YOUR TASK: Search the entries below for the word "Бюджетные" and copy each line that has it.

(Dataset entries)
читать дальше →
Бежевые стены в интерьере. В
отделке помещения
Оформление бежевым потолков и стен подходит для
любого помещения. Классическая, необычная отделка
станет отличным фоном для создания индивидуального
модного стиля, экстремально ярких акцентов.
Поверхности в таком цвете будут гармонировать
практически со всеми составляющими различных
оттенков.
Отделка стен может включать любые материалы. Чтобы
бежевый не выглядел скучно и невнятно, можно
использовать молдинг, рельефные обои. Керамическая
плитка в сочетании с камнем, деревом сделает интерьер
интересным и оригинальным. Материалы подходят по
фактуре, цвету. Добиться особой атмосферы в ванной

...

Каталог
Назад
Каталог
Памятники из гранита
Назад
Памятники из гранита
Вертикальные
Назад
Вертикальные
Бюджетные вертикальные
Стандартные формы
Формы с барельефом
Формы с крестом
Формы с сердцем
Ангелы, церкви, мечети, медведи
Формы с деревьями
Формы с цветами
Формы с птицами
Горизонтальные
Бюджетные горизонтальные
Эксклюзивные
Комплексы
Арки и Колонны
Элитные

TASK RESULT:
Бюджетные вертикальные
Бюджетные горизонтальные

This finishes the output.